Hand stealing data

A new version of the ViperSoftX information-stealing malware has been discovered with a broader range of targets, including targeting the KeePass and 1Password password managers.

The report comes from researchers at Trend Micro, who state that ViperSoftX now targets more cryptocurrency wallets than before, can infect different browsers besides Chrome, and is also starting to target password managers.

Finally, the newest version of the information-stealing malware features stronger code encryption and features to evade detection by security software.

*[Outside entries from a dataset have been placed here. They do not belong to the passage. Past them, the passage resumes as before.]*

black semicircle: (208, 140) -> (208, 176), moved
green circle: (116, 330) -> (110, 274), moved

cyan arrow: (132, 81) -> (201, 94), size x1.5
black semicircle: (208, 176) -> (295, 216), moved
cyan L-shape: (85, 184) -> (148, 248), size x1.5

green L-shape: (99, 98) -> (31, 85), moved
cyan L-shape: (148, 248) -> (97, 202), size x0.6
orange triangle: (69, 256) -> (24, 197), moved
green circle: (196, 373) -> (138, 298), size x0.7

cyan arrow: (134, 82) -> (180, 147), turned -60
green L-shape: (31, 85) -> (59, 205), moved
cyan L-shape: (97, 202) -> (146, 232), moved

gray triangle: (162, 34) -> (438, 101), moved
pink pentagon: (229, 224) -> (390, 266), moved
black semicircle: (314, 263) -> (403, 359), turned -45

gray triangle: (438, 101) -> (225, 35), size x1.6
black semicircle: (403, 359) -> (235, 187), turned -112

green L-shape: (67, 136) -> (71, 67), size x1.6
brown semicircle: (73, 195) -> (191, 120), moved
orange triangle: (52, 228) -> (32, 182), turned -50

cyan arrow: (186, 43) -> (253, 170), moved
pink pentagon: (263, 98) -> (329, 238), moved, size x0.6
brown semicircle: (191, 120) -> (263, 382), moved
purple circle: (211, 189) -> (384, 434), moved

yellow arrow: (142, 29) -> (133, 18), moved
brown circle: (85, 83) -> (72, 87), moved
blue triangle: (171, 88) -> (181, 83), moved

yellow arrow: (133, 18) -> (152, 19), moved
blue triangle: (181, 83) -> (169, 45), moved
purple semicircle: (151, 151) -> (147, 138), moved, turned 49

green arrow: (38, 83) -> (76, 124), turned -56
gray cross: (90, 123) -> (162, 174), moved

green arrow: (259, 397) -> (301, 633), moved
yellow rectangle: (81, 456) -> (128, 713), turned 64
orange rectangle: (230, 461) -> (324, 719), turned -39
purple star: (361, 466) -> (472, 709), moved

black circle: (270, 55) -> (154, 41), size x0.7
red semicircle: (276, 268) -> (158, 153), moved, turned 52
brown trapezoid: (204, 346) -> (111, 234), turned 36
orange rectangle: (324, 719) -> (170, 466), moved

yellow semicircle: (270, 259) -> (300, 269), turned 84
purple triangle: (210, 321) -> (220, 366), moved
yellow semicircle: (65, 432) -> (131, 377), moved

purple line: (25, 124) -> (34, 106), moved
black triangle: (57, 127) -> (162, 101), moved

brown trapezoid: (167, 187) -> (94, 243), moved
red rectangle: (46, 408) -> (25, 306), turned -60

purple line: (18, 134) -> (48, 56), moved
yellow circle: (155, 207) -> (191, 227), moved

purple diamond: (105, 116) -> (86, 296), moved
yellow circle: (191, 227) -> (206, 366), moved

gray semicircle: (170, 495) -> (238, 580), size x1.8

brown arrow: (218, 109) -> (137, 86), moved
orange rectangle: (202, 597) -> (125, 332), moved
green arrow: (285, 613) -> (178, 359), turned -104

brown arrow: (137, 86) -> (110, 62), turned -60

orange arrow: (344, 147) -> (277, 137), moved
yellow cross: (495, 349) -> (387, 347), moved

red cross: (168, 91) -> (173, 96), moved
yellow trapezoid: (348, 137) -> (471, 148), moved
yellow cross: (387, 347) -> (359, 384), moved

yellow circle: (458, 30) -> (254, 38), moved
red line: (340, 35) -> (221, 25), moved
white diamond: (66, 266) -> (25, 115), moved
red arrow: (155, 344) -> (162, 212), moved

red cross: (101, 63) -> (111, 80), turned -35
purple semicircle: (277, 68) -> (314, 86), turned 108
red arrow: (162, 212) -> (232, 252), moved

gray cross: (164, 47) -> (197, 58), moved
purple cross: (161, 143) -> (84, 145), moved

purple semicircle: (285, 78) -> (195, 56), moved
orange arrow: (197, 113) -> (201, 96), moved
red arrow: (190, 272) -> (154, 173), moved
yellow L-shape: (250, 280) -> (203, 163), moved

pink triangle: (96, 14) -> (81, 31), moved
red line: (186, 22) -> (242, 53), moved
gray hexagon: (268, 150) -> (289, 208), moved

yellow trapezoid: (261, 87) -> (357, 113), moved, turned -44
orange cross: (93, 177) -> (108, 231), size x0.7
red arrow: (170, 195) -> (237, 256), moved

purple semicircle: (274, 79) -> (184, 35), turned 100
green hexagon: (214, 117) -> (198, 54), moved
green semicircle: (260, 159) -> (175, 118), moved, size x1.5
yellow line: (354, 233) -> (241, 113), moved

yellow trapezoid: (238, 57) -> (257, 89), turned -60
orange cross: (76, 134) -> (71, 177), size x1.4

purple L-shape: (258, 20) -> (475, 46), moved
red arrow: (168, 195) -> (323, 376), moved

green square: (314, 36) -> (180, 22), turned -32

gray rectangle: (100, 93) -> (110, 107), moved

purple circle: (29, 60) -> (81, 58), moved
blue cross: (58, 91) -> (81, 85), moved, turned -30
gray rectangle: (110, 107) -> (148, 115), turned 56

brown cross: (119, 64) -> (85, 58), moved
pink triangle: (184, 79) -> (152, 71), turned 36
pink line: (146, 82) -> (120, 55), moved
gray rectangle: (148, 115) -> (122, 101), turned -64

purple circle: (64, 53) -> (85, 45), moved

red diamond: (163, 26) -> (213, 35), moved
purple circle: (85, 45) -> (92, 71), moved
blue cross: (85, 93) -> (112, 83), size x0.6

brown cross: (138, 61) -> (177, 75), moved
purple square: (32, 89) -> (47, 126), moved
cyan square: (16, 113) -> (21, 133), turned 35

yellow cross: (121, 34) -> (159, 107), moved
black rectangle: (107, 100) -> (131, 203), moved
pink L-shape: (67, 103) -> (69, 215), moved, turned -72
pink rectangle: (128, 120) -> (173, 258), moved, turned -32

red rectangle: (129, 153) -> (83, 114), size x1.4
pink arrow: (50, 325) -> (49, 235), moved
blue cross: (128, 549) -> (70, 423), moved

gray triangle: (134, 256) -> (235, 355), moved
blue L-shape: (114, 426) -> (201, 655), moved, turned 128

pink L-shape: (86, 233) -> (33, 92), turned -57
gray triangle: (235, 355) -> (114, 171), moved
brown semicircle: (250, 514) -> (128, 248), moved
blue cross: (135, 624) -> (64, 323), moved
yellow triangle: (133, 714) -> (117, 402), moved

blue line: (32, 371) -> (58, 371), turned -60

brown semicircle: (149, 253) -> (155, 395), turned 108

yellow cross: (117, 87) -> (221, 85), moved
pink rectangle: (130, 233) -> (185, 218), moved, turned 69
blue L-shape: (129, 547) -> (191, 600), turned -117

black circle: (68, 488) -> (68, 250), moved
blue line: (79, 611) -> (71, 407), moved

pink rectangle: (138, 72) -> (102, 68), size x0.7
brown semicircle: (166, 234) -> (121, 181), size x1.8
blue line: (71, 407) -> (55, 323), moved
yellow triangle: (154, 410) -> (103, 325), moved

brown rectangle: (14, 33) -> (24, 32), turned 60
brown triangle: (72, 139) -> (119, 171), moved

ViperSoftX's latest execution flow
ViperSoftX's latest execution flow (Trend Micro)

Worldwide targeting

ViperSoftX is an information-stealing malware that steals various data from infected computers. The malware is also known to install a malicious extension named VenomSoftX on the Chrome browser.

In the latest version analyzed by Trend Micro, the targeted browsers now include Brave, Edge, Opera, and Firefox too.

The malware was first documented in 2020 as a JavaScript-based RAT (remote access trojan) and cryptocurrency hijacker. However, in November 2022, Avast reported that ViperSoftX was circulating a new, much more potent version.

Avast said at the time that it had detected and stopped 93,000 attacks against its clients between January and November 2022, with most victims residing in the U.S., Italy, Brazil, and India.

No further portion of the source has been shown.